- What to work on: Take each line from the entries that holds "DeFi" and copy it out.

[Collected data]
□ □ □

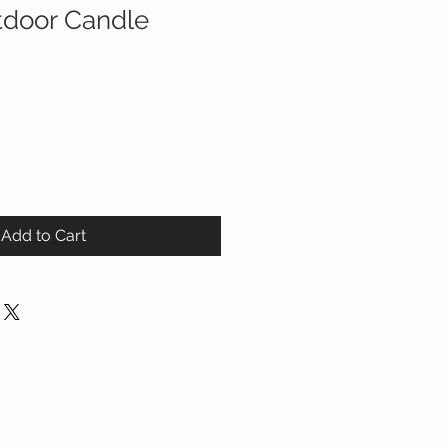
tdoor Candle
Add to Cart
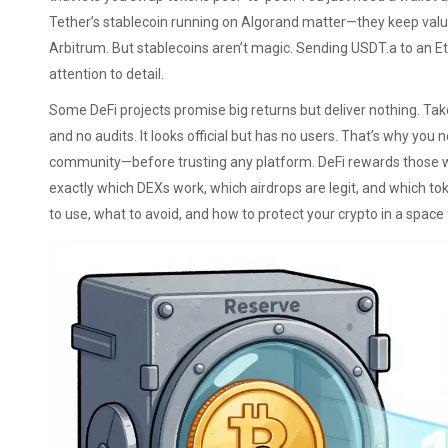
Tether’s stablecoin running on Algorand
matter—they keep value 
Arbitrum. But stablecoins aren’t magic. Sending USDT.a to an E
attention to detail.
Some DeFi projects promise big returns but deliver nothing. Ta
and no audits
. It looks official but has no users. That’s why you 
community—before trusting any platform. DeFi rewards those 
exactly which DEXs work, which airdrops are legit, and which tok
to use, what to avoid, and how to protect your crypto in a space f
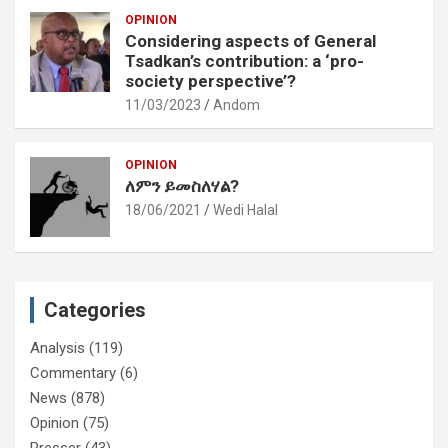
OPINION
Considering aspects of General
Tsadkan’s contribution: a ‘pro-
society perspective’?
11/03/2023
Andom
OPINION
ለምን ይመስለሃል?
18/06/2021
Wedi Halal
Categories
Analysis
(119)
Commentary
(6)
News
(878)
Opinion
(75)
Presser
(43)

□ □ □

- Result:
Some DeFi projects promise big returns but deliver nothing. Ta
community—before trusting any platform. DeFi rewards those 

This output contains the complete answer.